Portion control methods don’t necessarily mean you eat small amounts or precisely measure the amount of food on your plate. When we eat too much, we may just need to retrain our brains to see portions as satisfying. Portion control is an important step.
Simple Portion Control Methods for Weight Loss
Various studies have shown that piling up plates without proper portions can accumulate more calories in the body. You don’t need to weigh or measure every bite or compare food sizes. The following practical tips and methods can help us to manage our portions, and weight, and make us enjoy food more.
Reduce Your Plate Size
The first trick you can try is to replace your dinner plate with a smaller salad plate. The color of the plate also matters because a study found that serving food on a high-contrast plate can help you eat less. Check your cutlery, you can use a small spoon or chopsticks when eating noodles.
Eat at a Leisurely Pace
In general, most people need about 20 minutes for the brain to realize that they are full. So slowing down your meals can help you eat less. It also gives your brain time to catch up with your stomach.
Savor What You Eat
It sounds counterintuitive, but eating less can help you enjoy your food more. These portion control methods focus on your food rather than relaxing in front of a computer screen or TV screen and savoring the food more. So you can use all your senses to enjoy it.

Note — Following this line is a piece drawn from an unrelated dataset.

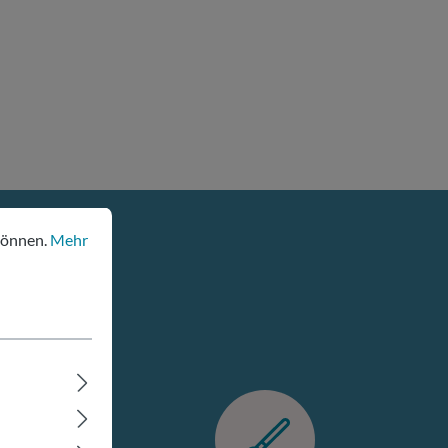
nen.
Mehr Informationen ...
können.
Mehr
r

Drink a Glass of Water Before Meals
Some people cannot drink large amounts of water. By downing a glass of water 30 minutes before your meal plan, the H2O will fill the space in your stomach and might help you eat less. You can feel full earlier and eat less.
Be More Selective After Eating
Usually, after a meal, you will feel less full and need another snack. For this reason, you can end your meal with fruit instead of cake, chocolate, and other snacks. An apple can help fill you up more than a few boxes of chocolates. Moreover, both have approximately the same number of calories. Also, don’t eat excess starchy carbs during or after your meal. If you do want bread or starchy carbohydrate foods as a side, you need to reduce the portion or amount.
Ask for Smaller Portions When Eating Out
When eating out, you need to be careful with large portions. It is easier to avoid temptation when food is not on your plate. So, say no to overflowing baskets of junk food or other foods. These are some portion control methods that you can apply in your daily life.